Task brief:
Find where "United States" appears in the records below, then return that line and every later line exactly, stopping only at the last line.

Material for the task Start Marker

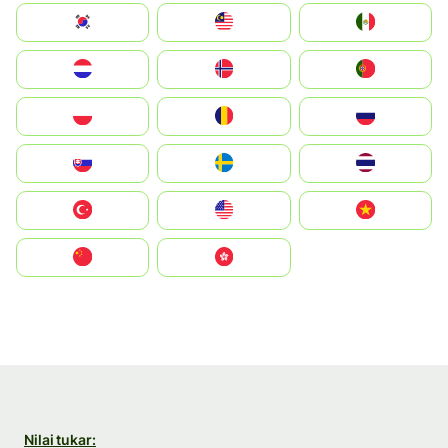
South Korea
Malay
Mexico
Nederland
Norge
Portugal
Polska
România
Россия
Slovensko
Ruoŧŧa
ไทย
Türkiye
United States
Vietnam
中国
中國香港特別行政區
Nilai tukar:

Material for the task End Marker

Answer box:
United States
Vietnam
中国
中國香港特別行政區
Nilai tukar:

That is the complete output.